Semana Santa

El más hondo y sincero poema religioso

  • El Cristo de Velásquez fue creado para un convento, un lugar de oración

Cristo de Velázquez, en el Museo del Prado.

Cristo de Velázquez, en el Museo del Prado. / Javier Lizón/Efe

El Cristo de Velázquez fue creado para un convento, un lugar de oración. Por eso hay que imaginárselo en medio de una sobrecogedora oscuridad, en una estancia donde se reza permanentemente. No es fácil explicar este cuadro sin estar frente a él. Y más difícil aún es apreciarlo a distancia como espectador. Animo a los lectores que cuando acudan del Museo del Prado, se planten delante de esta obra maestra y dediquen unos minutos a contemplarla en vivo, sin prisas y sin acompañantes. Aunque suene exagerado o algo fanático, opino que el visitante tiene que tener un encuentro personal con esta obra. Miguel de Unamuno compuso un precioso poema sobre ella, calificado por Pedro Salinas como “el más hondo y sincero poema religioso desde del Siglo de Oro español”.

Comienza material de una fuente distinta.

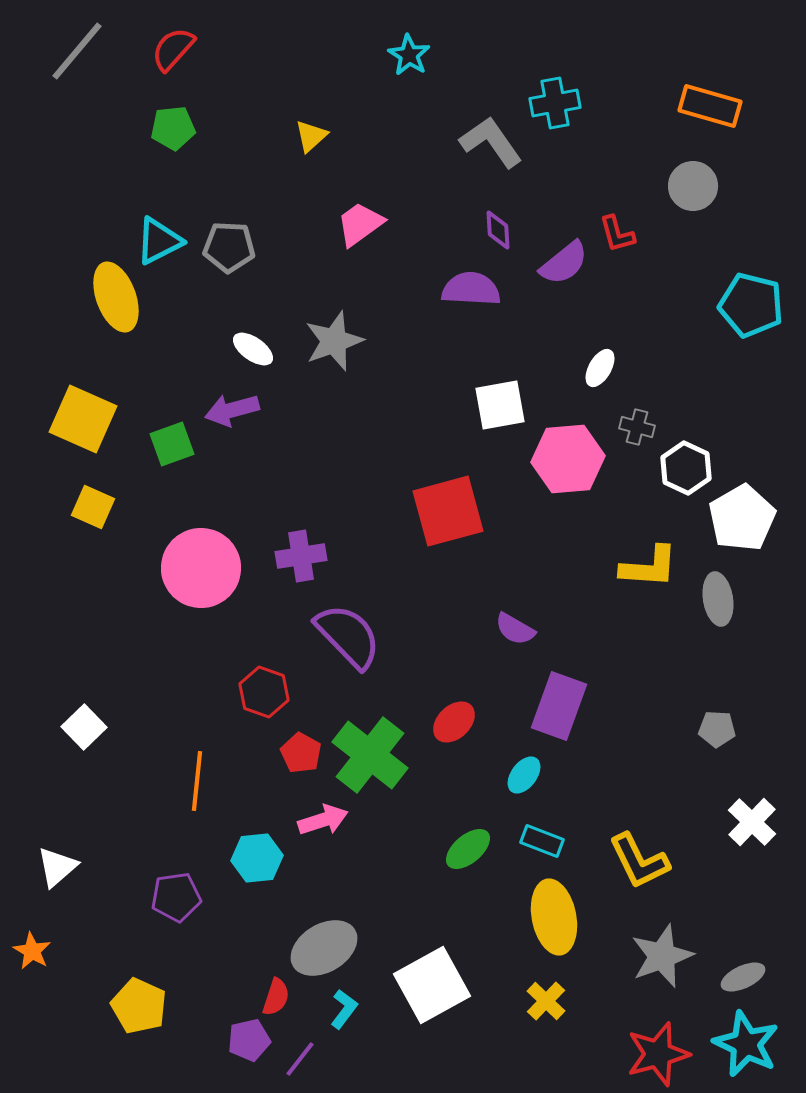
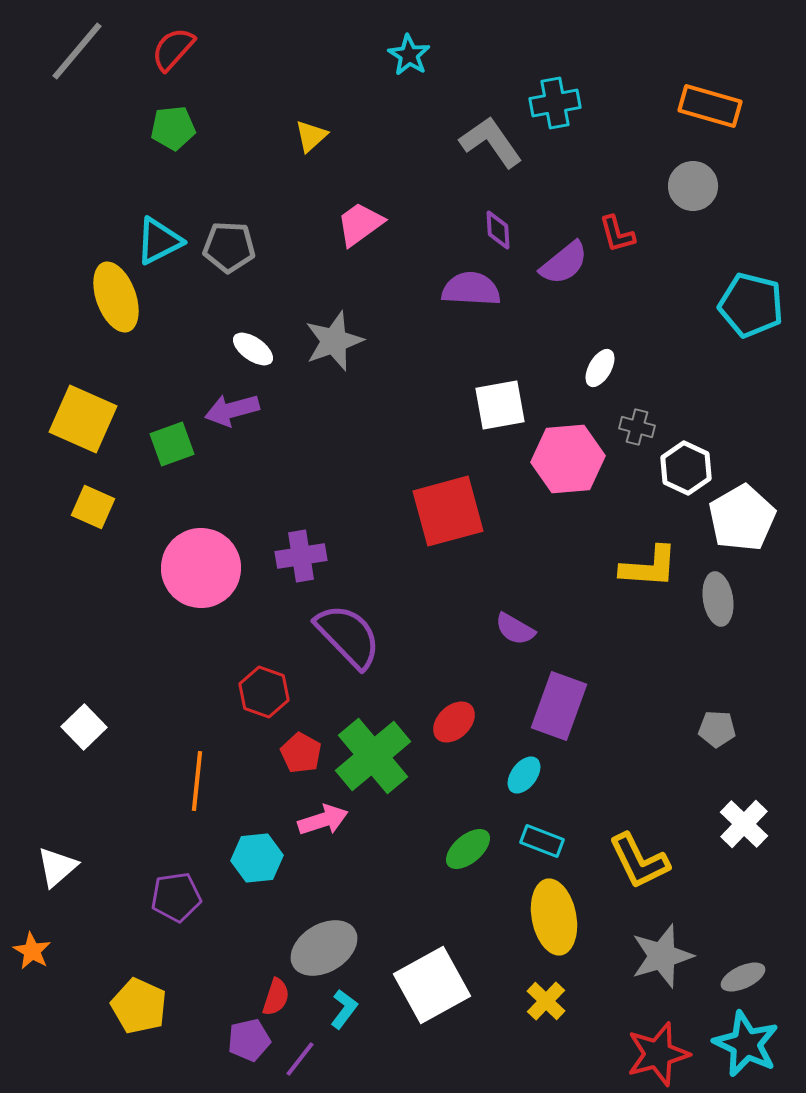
green cross at (370, 755): moved 3 px right, 1 px down; rotated 12 degrees clockwise
white cross at (752, 822): moved 8 px left, 2 px down
gray star at (662, 956): rotated 4 degrees clockwise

Este lienzo lo encargó Jerónimo de Villanueva para el convento de San Plácido de Madrid, fundado por él mismo en 1623. La investigación sobre la raíz y desarrollo de este acuerdo entre el pintor del rey y el aristócrata sigue abierta hoy en día. Es importantísimo saber dónde estaban destinadas las obras de arte para entenderlas bien. Una vez una persona dijo: “Opino que las piezas colgadas en las paredes de un museo pierden parte de su esencia y belleza al estar descontextualizadas”. Al principio pareció un argumento exagerado, pero hay parte de razón. El “Cristo de Velázquez” fue creado para un convento, un lugar recogido, seguramente oscuro, un lugar de oración. Por eso, hay que imaginárselo en medio de una sobrecogedora oscuridad en una estancia donde se reza permanentemente. Además, fue pintado para ser visto desde arriba. Es trabajo del espectador imaginarse todo este contexto. Se necesita un esfuerzo para viajar en el tiempo y en el espacio.

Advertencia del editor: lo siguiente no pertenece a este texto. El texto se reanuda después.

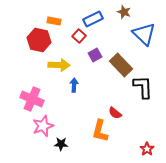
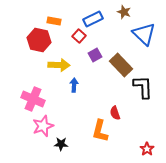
pink cross: moved 1 px right
red semicircle: rotated 32 degrees clockwise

Es cierto que el fondo oscuro en los retratos de Velásquez es muy repetido, pero este necesitaba un énfasis de ello para que sintonizase con la oscuridad de un convento. Asimismo, con ese fondo negro (aunque no sea completamente negro), el autor consigue transmitir algunas de las principales sensaciones que buscaba: silencio, quietud y serenidad. Al contemplar el Cristo hay que evadirse en un silencio absoluto, casi pavoroso. Como se puede apreciar, Jesús tiene la herida del costado, esto es el indicador de que es un Cristo muerto. Sabiéndolo, entendemos que ese silencio y esa serenidad que emana de la pintura hacen referencia al fin de la dolorosa Pasión de Cristo. Se han acabado el tormento y la agonía de la historia de la salvación. Cristo ha muerto y la calma invade el mundo. Con la resurrección, las sensaciones serán alegría y paz, pero desde la muerte de Cristo hasta cumplir los tres días, lo que la humanidad siente es silencio sepulcral, quietud, sosiego y quizá miedo.

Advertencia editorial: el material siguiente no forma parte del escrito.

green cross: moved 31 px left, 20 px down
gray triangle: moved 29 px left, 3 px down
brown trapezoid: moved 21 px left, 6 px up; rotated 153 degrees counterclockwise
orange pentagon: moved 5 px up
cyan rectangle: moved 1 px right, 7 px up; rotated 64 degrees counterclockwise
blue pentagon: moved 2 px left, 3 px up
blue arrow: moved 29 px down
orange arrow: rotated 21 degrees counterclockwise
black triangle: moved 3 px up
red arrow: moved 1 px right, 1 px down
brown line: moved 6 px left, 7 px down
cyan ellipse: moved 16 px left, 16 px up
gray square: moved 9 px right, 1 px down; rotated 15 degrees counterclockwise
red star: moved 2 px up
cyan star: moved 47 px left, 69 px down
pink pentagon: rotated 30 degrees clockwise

Para favorecer todas estas ideas en la parte formal y estética de esta obra, se intuye una preocupación del pintor por no equivocarse. Acude estrictamente a las raíces de la belleza en el arte: la cultura clásica. La figura de Cristo tiene todos los cánones clásicos de la escultura griega. Para lograr la típica curva praxiteliana de la cadera generada por el contrapposto de las piernas, el pintor optó por componer un crucificado con cuatro clavos en vez de tres. Este detalle, junto con una representación apolínea de la anatomía, generan un cuerpo perfecto según la estética griega. Además, para conseguir una indiscutible claridad y nitidez, el artista sevillano reduce al máximo la presencia de sangre en el cuerpo de Jesús, limitando su presencia en la madera de la cruz, que por cierto, también la representa lisa y pulida colaborando así en la limpieza de la composición. A eso le sumamos la inmejorable iluminación barroca, absolutamente dominada por este gran maestro. El resultado es de una belleza intachable. La belleza de el cuerpo de Dios. Tanto le preocupó este resultado que, a la hora de representar el rostro, temía por arruinar la excelente composición con un gesto facial equivocado, por ello que superpuso un velo de cabellera que cubriría al menos a la mitad de la cara.

En resumen, por un lado Diego Velázquez buscó la máxima belleza para esta pieza. Una belleza que fuese espejo de la belleza divina, y de la belleza de la salvación del mundo. Y por otro lado, mientras las pinturas barrocas de crucifixiones siempre fueron cargadas de sufrimiento, dramatismos y tensión, el maestro hace parar el tiempo con su obra, y nos invita a una calmada reflexión introspectiva, en el silencio interior conmovedor.